Could you return all of the entries below exactly, minus the pictures?

-- Opening Marker --

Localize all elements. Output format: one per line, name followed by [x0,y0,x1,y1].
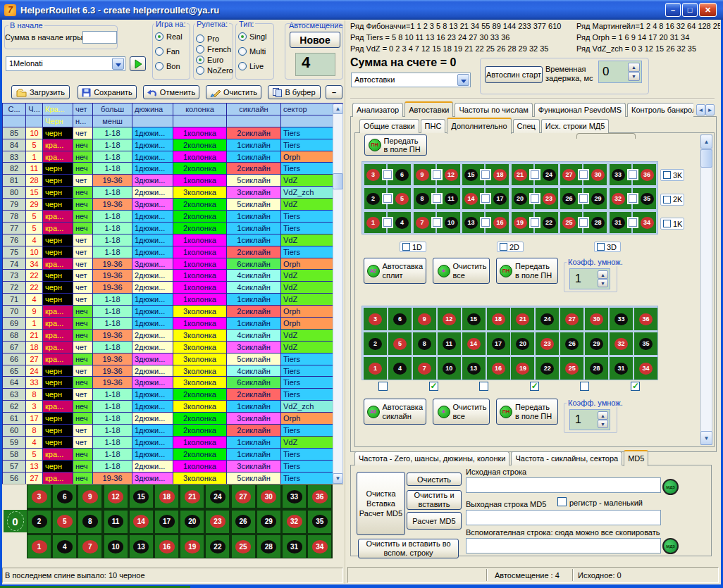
radio-icon[interactable] [196,66,204,75]
sixline-cell-31[interactable]: 31 [610,357,633,380]
felt-cell-30[interactable]: 30 [257,485,280,508]
felt-cell-28[interactable]: 28 [257,535,280,558]
scroll-down-button[interactable]: ▼ [700,431,712,445]
sixline-cell-6[interactable]: 6 [388,308,412,330]
k-checkbox-box-1K[interactable]: 1K [660,218,684,230]
felt-cell-9[interactable]: 9 [78,485,101,508]
felt-cell-0[interactable]: 0 [4,510,27,532]
split-checkbox-2-5[interactable] [382,193,393,204]
sixline-cell-26[interactable]: 26 [560,332,583,355]
felt-cell-31[interactable]: 31 [283,535,306,558]
delay-up-button[interactable]: ▲ [628,63,640,72]
radio-option-singl[interactable]: Singl [238,32,266,41]
tabs-scroll-left-button[interactable]: ◄ [696,104,705,115]
mult1-up-button[interactable]: ▲ [598,270,608,279]
tab-md5[interactable]: MD5 [624,450,648,466]
sixline-cell-8[interactable]: 8 [413,332,436,355]
split-checkbox-27-30[interactable] [578,169,589,180]
radio-icon[interactable] [238,47,247,56]
scroll-up-button[interactable]: ▲ [700,135,712,149]
felt-cell-14[interactable]: 14 [130,511,153,533]
spins-table[interactable]: С...Ч...Кра...четбольшдюжинаколонкасикла… [2,103,343,484]
tab-функционал-psevdoms[interactable]: Функционал PsevdoMS [534,103,626,117]
sixline-group-checkbox-1[interactable] [378,382,388,391]
felt-cell-34[interactable]: 34 [308,535,331,558]
chevron-down-icon[interactable] [457,74,469,86]
felt-cell-26[interactable]: 26 [232,511,255,533]
md5-calc-icon-button-1[interactable]: МД5 [662,479,679,495]
felt-cell-8[interactable]: 8 [78,511,101,533]
transfer-pn-sixline-button[interactable]: ПН Передать в поле ПН [496,399,558,425]
table-scroll-up[interactable]: ▲ [333,104,343,114]
sixline-cell-4[interactable]: 4 [388,357,412,380]
tab-частота-сиклайны-сектора[interactable]: Частота - сиклайны, сектора [511,451,622,465]
k-checkbox-3K[interactable] [663,171,671,179]
split-checkbox-15-18[interactable] [480,169,491,180]
felt-cell-11[interactable]: 11 [104,511,128,533]
preset-combo[interactable]: 1Melonati [6,56,125,71]
d-checkbox-box-3D[interactable]: 3D [594,242,621,252]
radio-option-euro[interactable]: Euro [196,55,223,64]
sixline-group-checkbox-2[interactable] [429,382,438,391]
transfer-pn-button-top[interactable]: ПН Передать в поле ПН [364,135,427,156]
d-checkbox-box-2D[interactable]: 2D [497,242,524,252]
tab-дополнительно[interactable]: Дополнительно [447,118,511,134]
undo-button[interactable]: Отменить [143,85,199,99]
table-scroll-down[interactable]: ▼ [333,473,343,484]
split-checkbox-8-11[interactable] [431,193,443,204]
split-checkbox-1-4[interactable] [382,217,393,228]
sixline-cell-9[interactable]: 9 [413,308,436,330]
sixline-cell-11[interactable]: 11 [438,332,461,355]
md5-source-input[interactable] [466,477,661,493]
radio-option-live[interactable]: Live [238,61,264,70]
mult2-up-button[interactable]: ▲ [598,411,608,420]
sixline-group-checkbox-6[interactable] [631,382,640,391]
felt-cell-32[interactable]: 32 [283,511,306,533]
sixline-cell-16[interactable]: 16 [487,357,510,380]
sixline-cell-12[interactable]: 12 [438,308,461,330]
md5-clear-paste-button[interactable]: Очистить и вставить [407,490,462,510]
split-checkbox-7-10[interactable] [431,217,443,228]
sixline-cell-24[interactable]: 24 [536,308,559,330]
felt-cell-33[interactable]: 33 [283,485,306,508]
felt-cell-36[interactable]: 36 [308,485,331,508]
felt-cell-23[interactable]: 23 [206,511,229,533]
d-checkbox-3D[interactable] [597,243,605,251]
d-checkbox-1D[interactable] [402,243,410,251]
new-button[interactable]: Новое [290,32,340,48]
sixline-cell-20[interactable]: 20 [511,332,534,355]
sixline-cell-35[interactable]: 35 [634,332,657,355]
felt-cell-22[interactable]: 22 [206,535,229,558]
sixline-cell-34[interactable]: 34 [634,357,657,380]
radio-option-pro[interactable]: Pro [196,34,219,43]
felt-cell-18[interactable]: 18 [155,485,178,508]
copy-to-buffer-button[interactable]: В буфер [268,85,321,99]
sixline-cell-1[interactable]: 1 [364,357,387,380]
split-checkbox-9-12[interactable] [431,169,443,180]
radio-option-multi[interactable]: Multi [238,46,266,56]
felt-cell-15[interactable]: 15 [130,485,153,508]
sixline-cell-18[interactable]: 18 [487,308,510,330]
clear-all-split-button[interactable]: ✶ Очистить все [433,258,490,284]
start-sum-input[interactable] [82,31,117,44]
sixline-group-checkbox-4[interactable] [530,382,539,391]
felt-cell-2[interactable]: 2 [27,511,51,533]
split-checkbox-26-29[interactable] [578,193,589,204]
d-checkbox-box-1D[interactable]: 1D [400,242,426,252]
sixline-cell-13[interactable]: 13 [462,357,486,380]
autobets-combo[interactable]: Автоставки [351,73,471,87]
felt-cell-6[interactable]: 6 [53,485,76,508]
felt-cell-25[interactable]: 25 [232,535,255,558]
sixline-cell-5[interactable]: 5 [388,332,412,355]
split-checkbox-20-23[interactable] [529,193,540,204]
tab-общие-ставки[interactable]: Общие ставки [359,119,419,133]
radio-icon[interactable] [196,35,204,43]
felt-cell-4[interactable]: 4 [53,535,76,558]
md5-big-button[interactable]: Очистка Вставка Расчет MD5 [357,472,405,535]
delay-down-button[interactable]: ▼ [628,72,640,81]
tab-пнс[interactable]: ПНС [421,119,446,133]
autospin-start-button[interactable]: Автоспин старт [485,66,543,83]
md5-out-input[interactable] [466,510,661,525]
tab-исх-строки-мд5[interactable]: Исх. строки МД5 [541,119,610,133]
felt-cell-10[interactable]: 10 [104,535,128,558]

-- Closing Marker --

Output:
Localize all elements. Output format: one per line, name followed by [x0,y0,x1,y1].
radio-icon[interactable] [196,66,204,75]
sixline-cell-31[interactable]: 31 [610,357,633,380]
felt-cell-30[interactable]: 30 [257,485,280,508]
felt-cell-28[interactable]: 28 [257,535,280,558]
scroll-down-button[interactable]: ▼ [700,431,712,445]
sixline-cell-6[interactable]: 6 [388,308,412,330]
k-checkbox-box-1K[interactable]: 1K [660,218,684,230]
felt-cell-9[interactable]: 9 [78,485,101,508]
felt-cell-0[interactable]: 0 [4,510,27,532]
split-checkbox-2-5[interactable] [382,193,393,204]
sixline-cell-26[interactable]: 26 [560,332,583,355]
felt-cell-31[interactable]: 31 [283,535,306,558]
delay-up-button[interactable]: ▲ [628,63,640,72]
radio-option-singl[interactable]: Singl [238,32,266,41]
tabs-scroll-left-button[interactable]: ◄ [696,104,705,115]
mult1-up-button[interactable]: ▲ [598,270,608,279]
tab-md5[interactable]: MD5 [624,450,648,466]
sixline-cell-8[interactable]: 8 [413,332,436,355]
split-checkbox-27-30[interactable] [578,169,589,180]
radio-icon[interactable] [238,47,247,56]
scroll-up-button[interactable]: ▲ [700,135,712,149]
felt-cell-14[interactable]: 14 [130,511,153,533]
spins-table[interactable]: С...Ч...Кра...четбольшдюжинаколонкасикла… [2,103,343,484]
tab-функционал-psevdoms[interactable]: Функционал PsevdoMS [534,103,626,117]
sixline-group-checkbox-1[interactable] [378,382,388,391]
felt-cell-34[interactable]: 34 [308,535,331,558]
chevron-down-icon[interactable] [457,74,469,86]
felt-cell-26[interactable]: 26 [232,511,255,533]
md5-calc-icon-button-1[interactable]: МД5 [662,479,679,495]
felt-cell-8[interactable]: 8 [78,511,101,533]
transfer-pn-sixline-button[interactable]: ПН Передать в поле ПН [496,399,558,425]
table-scroll-up[interactable]: ▲ [333,104,343,114]
sixline-cell-4[interactable]: 4 [388,357,412,380]
tab-частота-сиклайны-сектора[interactable]: Частота - сиклайны, сектора [511,451,622,465]
k-checkbox-3K[interactable] [663,171,671,179]
split-checkbox-15-18[interactable] [480,169,491,180]
felt-cell-11[interactable]: 11 [104,511,128,533]
preset-combo[interactable]: 1Melonati [6,56,125,71]
d-checkbox-box-3D[interactable]: 3D [594,242,621,252]
radio-option-euro[interactable]: Euro [196,55,223,64]
sixline-group-checkbox-2[interactable] [429,382,438,391]
transfer-pn-button-top[interactable]: ПН Передать в поле ПН [364,135,427,156]
d-checkbox-box-2D[interactable]: 2D [497,242,524,252]
tab-дополнительно[interactable]: Дополнительно [447,118,511,134]
undo-button[interactable]: Отменить [143,85,199,99]
table-scroll-down[interactable]: ▼ [333,473,343,484]
split-checkbox-8-11[interactable] [431,193,443,204]
split-checkbox-1-4[interactable] [382,217,393,228]
sixline-cell-9[interactable]: 9 [413,308,436,330]
sixline-cell-11[interactable]: 11 [438,332,461,355]
md5-source-input[interactable] [466,477,661,493]
radio-option-live[interactable]: Live [238,61,264,70]
mult2-up-button[interactable]: ▲ [598,411,608,420]
sixline-group-checkbox-6[interactable] [631,382,640,391]
felt-cell-32[interactable]: 32 [283,511,306,533]
sixline-cell-16[interactable]: 16 [487,357,510,380]
sixline-cell-12[interactable]: 12 [438,308,461,330]
md5-clear-paste-button[interactable]: Очистить и вставить [407,490,462,510]
split-checkbox-7-10[interactable] [431,217,443,228]
sixline-cell-24[interactable]: 24 [536,308,559,330]
felt-cell-33[interactable]: 33 [283,485,306,508]
felt-cell-36[interactable]: 36 [308,485,331,508]
felt-cell-23[interactable]: 23 [206,511,229,533]
d-checkbox-3D[interactable] [597,243,605,251]
d-checkbox-1D[interactable] [402,243,410,251]
new-button[interactable]: Новое [290,32,340,48]
sixline-cell-20[interactable]: 20 [511,332,534,355]
sixline-cell-35[interactable]: 35 [634,332,657,355]
felt-cell-22[interactable]: 22 [206,535,229,558]
sixline-cell-34[interactable]: 34 [634,357,657,380]
radio-option-pro[interactable]: Pro [196,34,219,43]
felt-cell-18[interactable]: 18 [155,485,178,508]
copy-to-buffer-button[interactable]: В буфер [268,85,321,99]
sixline-cell-1[interactable]: 1 [364,357,387,380]
split-checkbox-9-12[interactable] [431,169,443,180]
radio-option-multi[interactable]: Multi [238,46,266,56]
felt-cell-15[interactable]: 15 [130,485,153,508]
sixline-cell-18[interactable]: 18 [487,308,510,330]
clear-all-split-button[interactable]: ✶ Очистить все [433,258,490,284]
start-sum-input[interactable] [82,31,117,44]
sixline-group-checkbox-4[interactable] [530,382,539,391]
felt-cell-2[interactable]: 2 [27,511,51,533]
split-checkbox-26-29[interactable] [578,193,589,204]
d-checkbox-box-1D[interactable]: 1D [400,242,426,252]
sixline-cell-13[interactable]: 13 [462,357,486,380]
autobets-combo[interactable]: Автоставки [351,73,471,87]
felt-cell-6[interactable]: 6 [53,485,76,508]
felt-cell-25[interactable]: 25 [232,535,255,558]
sixline-cell-5[interactable]: 5 [388,332,412,355]
split-checkbox-20-23[interactable] [529,193,540,204]
tab-общие-ставки[interactable]: Общие ставки [359,119,419,133]
radio-icon[interactable] [196,35,204,43]
felt-cell-4[interactable]: 4 [53,535,76,558]
md5-big-button[interactable]: Очистка Вставка Расчет MD5 [357,472,405,535]
delay-down-button[interactable]: ▼ [628,72,640,81]
tab-пнс[interactable]: ПНС [421,119,446,133]
autospin-start-button[interactable]: Автоспин старт [485,66,543,83]
md5-out-input[interactable] [466,510,661,525]
tab-исх-строки-мд5[interactable]: Исх. строки МД5 [541,119,610,133]
felt-cell-10[interactable]: 10 [104,535,128,558]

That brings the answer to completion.